Geirrod, gdy tylko zjawił się we dworze, natychmiast został rozpoznany i serdecznie witany. Hraudung właśnie zmarł, więc długo nie trwało, jak obrano go królem. Mimo młodego wieku, już od początku rządów dał się poznać jako dzielny i sprawiedliwy władca, a imię jego okryło się sławą. Mądre zaiste były nauki jednookiego starca, a Geirrod okazał się pojętnym uczniem.
Pewnego razu spoglądał Odin wraz z Frigg z wyżyn Hlidskjalfu na Ziemię i cieszył się, widząc powodzenie swego wychowanka. Szydził przy tym z Agnara, który w Niflhelu wiódł nędzny żywot. Posmutniała Frigg, patrząc na los pupila, nie mogła jednak zmienić wyroków losu. Postanowiła więc zemścić się na Geirrodzie, pomimo że to właśnie Odin podsunął mu sposób na zdobycie powodzenia w życiu. W tym celu opowiedziała mężowi, jak to jego ulubieniec, mimo majątku i władzy jest skąpy, tak że nawet łamie święte prawa, męcząc gości, jeśli zbyt wielu zjawia się w jego siedzibie. Odin, nie mogąc w to uwierzyć, postanowił przekonać się naocznie. Przed nim jednak zjawiła się na dworze Geirroda służka Frigg, Fulla. Ostrzegła ona władcę przed nieznajomym czarownikiem, który włóczy się po kraju, rzucając uroki. Rzekła przy tym, że król pozna go z łatwością po tym, iż żaden pies nie zechce go ugryźć, a ucieknie z wyciem.

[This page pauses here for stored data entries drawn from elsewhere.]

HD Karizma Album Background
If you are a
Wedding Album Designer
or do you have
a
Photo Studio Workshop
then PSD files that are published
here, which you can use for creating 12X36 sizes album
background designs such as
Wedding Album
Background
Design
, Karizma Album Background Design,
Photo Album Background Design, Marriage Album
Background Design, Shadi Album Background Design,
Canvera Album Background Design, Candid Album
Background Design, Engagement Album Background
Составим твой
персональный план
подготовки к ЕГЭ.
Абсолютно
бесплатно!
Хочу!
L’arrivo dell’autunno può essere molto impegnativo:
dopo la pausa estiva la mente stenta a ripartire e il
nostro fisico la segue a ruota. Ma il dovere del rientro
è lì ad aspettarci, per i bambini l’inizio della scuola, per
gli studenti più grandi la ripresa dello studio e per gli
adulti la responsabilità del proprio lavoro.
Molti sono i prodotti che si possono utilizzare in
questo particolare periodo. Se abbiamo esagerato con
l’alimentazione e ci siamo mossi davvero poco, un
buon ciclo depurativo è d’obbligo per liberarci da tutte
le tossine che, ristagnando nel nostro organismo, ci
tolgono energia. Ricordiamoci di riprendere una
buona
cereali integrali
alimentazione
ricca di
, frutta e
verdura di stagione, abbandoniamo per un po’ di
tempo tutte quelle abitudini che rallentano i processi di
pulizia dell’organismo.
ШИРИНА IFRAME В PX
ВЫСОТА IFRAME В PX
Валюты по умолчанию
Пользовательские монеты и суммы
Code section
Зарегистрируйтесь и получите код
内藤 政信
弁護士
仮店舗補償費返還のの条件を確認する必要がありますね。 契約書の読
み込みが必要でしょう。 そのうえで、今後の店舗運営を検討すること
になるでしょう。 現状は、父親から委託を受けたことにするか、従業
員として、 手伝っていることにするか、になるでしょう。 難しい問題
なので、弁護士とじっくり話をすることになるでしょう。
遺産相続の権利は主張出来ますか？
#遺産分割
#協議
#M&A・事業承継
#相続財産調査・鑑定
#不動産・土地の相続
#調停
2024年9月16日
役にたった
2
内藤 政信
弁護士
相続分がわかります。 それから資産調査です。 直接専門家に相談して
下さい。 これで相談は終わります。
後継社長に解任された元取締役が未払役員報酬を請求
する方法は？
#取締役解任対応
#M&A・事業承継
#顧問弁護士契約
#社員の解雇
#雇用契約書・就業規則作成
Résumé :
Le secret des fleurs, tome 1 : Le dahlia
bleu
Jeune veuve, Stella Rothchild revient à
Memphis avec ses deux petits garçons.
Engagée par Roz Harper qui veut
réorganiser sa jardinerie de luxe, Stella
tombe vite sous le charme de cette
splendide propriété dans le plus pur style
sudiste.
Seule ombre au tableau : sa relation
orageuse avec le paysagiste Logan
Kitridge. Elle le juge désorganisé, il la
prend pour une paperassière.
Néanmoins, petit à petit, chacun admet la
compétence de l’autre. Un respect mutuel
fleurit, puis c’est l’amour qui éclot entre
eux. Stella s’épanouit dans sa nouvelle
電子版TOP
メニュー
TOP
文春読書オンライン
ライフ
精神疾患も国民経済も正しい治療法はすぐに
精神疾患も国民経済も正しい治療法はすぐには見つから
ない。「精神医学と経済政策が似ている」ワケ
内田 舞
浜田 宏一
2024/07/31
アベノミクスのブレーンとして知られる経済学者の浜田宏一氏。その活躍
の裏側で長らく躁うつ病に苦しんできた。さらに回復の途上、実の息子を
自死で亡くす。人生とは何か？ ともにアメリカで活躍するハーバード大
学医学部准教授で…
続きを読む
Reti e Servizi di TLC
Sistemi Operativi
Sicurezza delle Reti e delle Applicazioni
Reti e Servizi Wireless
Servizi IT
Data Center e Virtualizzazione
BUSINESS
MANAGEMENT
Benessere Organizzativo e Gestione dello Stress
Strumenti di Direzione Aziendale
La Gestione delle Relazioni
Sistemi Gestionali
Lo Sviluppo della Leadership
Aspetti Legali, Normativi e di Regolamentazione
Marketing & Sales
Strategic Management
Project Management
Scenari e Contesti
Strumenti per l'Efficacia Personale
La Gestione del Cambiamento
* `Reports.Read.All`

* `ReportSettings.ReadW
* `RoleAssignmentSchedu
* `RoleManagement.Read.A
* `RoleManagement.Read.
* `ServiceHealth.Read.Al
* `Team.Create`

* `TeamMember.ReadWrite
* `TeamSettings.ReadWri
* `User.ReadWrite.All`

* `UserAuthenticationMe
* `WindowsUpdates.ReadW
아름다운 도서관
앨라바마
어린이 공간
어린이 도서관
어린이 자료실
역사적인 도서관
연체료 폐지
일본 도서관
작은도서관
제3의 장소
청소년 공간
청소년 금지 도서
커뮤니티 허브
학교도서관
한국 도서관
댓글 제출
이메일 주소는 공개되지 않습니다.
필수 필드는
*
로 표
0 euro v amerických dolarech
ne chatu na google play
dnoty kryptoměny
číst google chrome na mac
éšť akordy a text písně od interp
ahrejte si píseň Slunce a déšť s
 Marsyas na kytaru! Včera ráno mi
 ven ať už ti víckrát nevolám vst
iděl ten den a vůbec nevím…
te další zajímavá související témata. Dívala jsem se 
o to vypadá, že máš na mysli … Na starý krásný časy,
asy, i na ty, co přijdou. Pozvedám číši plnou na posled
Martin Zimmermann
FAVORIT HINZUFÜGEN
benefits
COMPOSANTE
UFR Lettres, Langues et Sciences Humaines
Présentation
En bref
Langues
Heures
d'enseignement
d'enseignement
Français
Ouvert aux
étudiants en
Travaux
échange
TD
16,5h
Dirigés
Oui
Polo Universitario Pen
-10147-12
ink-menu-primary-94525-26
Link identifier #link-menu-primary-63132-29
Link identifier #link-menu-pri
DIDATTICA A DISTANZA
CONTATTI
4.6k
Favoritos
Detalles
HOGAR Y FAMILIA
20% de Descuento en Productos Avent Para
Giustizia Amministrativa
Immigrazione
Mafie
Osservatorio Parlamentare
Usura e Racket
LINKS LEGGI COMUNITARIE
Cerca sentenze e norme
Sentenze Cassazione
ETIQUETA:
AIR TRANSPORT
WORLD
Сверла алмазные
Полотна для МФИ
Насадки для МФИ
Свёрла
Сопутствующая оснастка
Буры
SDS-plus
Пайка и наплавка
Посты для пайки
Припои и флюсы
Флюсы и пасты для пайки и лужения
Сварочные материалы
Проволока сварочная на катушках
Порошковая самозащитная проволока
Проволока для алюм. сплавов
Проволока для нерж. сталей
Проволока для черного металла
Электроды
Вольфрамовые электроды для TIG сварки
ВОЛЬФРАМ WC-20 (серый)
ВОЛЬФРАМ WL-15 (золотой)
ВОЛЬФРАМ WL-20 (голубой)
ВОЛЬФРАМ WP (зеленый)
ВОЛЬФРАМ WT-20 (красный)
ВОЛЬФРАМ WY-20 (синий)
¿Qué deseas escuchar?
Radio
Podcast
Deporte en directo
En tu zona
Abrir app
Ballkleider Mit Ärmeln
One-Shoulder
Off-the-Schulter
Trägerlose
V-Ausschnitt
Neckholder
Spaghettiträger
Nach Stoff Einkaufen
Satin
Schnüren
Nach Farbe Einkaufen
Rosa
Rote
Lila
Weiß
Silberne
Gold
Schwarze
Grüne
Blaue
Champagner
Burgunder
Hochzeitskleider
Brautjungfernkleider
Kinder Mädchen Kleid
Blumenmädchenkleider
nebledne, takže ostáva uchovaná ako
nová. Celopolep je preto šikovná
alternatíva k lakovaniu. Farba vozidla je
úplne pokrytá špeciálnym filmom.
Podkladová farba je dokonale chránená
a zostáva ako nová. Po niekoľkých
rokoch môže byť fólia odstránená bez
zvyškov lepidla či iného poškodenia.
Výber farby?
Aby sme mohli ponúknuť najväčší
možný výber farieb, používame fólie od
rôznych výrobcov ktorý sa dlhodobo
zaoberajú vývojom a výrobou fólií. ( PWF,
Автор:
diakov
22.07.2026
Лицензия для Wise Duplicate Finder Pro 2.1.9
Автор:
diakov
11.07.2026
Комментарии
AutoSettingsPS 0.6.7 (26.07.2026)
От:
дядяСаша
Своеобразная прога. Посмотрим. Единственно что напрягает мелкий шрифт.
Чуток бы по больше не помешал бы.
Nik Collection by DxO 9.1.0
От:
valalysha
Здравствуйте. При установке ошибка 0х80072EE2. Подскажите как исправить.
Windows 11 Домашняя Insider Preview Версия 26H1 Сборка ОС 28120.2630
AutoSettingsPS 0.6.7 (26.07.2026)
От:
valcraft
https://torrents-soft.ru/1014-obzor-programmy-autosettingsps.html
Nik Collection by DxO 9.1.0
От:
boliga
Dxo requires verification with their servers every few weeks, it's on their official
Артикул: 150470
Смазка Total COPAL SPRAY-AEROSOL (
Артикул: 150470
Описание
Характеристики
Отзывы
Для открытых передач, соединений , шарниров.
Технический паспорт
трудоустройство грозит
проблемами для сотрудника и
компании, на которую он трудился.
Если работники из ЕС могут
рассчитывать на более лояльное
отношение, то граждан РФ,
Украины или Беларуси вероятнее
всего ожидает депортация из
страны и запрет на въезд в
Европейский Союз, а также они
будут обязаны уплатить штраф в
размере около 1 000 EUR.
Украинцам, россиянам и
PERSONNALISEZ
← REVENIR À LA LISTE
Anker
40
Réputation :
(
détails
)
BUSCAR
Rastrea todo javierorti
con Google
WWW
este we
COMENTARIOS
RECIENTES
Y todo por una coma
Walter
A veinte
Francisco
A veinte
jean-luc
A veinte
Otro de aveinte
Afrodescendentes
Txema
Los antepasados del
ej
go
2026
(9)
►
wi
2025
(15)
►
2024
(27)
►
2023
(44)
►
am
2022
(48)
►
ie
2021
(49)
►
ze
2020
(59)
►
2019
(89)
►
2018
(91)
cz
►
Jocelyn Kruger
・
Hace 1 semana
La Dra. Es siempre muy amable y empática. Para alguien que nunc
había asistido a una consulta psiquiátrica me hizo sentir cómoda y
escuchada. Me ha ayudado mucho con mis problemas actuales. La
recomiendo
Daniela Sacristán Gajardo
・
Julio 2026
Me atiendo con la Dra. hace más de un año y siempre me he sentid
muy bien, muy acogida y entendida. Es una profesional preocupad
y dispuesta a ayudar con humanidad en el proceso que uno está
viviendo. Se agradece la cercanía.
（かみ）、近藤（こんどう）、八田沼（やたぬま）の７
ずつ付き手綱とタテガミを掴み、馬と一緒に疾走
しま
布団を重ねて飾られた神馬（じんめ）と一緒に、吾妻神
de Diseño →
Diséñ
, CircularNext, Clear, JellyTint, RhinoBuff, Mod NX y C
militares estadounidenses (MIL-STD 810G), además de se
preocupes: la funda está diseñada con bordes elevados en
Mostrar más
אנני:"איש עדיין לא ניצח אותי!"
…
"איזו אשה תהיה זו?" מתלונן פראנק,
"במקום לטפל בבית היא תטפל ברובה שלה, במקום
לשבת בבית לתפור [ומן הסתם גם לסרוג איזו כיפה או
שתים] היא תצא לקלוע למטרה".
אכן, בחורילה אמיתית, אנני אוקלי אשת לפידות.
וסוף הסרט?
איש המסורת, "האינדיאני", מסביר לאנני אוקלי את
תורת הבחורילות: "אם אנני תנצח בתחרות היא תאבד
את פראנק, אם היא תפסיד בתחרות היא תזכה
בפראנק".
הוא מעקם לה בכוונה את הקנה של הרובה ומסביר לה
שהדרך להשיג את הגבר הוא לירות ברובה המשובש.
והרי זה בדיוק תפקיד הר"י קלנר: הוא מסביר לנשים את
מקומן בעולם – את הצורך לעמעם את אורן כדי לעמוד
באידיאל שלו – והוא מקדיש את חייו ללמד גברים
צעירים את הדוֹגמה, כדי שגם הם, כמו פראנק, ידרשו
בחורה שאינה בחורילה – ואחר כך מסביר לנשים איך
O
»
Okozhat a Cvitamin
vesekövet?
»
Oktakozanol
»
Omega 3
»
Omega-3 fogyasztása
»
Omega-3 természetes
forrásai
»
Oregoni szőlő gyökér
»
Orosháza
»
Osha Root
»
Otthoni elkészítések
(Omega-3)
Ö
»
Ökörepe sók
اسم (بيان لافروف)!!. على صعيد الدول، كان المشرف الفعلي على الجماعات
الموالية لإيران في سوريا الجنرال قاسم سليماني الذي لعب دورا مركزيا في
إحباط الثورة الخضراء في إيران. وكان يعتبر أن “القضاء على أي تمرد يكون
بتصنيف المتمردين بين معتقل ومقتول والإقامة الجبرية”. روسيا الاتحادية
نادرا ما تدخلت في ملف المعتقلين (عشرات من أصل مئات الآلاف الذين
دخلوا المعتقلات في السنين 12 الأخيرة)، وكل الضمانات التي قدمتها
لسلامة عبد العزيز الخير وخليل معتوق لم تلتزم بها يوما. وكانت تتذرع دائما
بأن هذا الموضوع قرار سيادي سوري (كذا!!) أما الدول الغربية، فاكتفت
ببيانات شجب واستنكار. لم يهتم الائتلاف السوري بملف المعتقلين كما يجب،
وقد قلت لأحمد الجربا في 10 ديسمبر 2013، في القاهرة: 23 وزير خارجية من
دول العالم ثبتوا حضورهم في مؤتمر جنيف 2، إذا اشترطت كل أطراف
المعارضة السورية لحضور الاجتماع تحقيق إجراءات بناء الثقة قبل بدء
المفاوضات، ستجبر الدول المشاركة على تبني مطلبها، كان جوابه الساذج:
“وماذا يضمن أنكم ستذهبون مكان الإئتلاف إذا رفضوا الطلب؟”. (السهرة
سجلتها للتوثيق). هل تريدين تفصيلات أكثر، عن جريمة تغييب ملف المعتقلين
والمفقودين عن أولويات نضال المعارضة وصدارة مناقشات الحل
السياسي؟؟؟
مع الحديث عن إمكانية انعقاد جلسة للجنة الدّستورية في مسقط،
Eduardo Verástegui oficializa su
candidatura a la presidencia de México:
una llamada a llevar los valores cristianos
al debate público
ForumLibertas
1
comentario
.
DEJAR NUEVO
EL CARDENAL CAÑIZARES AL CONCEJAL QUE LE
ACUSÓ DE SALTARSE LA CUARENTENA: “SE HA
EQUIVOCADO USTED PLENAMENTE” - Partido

Ostrzeżenie Frigg było oczywistym podstępem. Geirrod jednak dał się jednak podejść. Gdy we dworze zjawił się nieznajomy, a wszystkie psy uciekły na jego widok, król kazał go pojmać i począł badać, kim jest i po co przybywa. Obcy jednak rzekł tylko, iż nazywa się Grimnir i nic więcej o sobie powiedzieć nie chciał. Aby zmusić go do wyjawienia kim naprawdę jest, skazał go król na męki. Słudzy przykuli Grimnira do ściany halli, a po obu jego stronach rozpalono wielkie ogniska. Tak siedział przez osiem dni i nocy, cierpiąc niewypowiedziane katusze.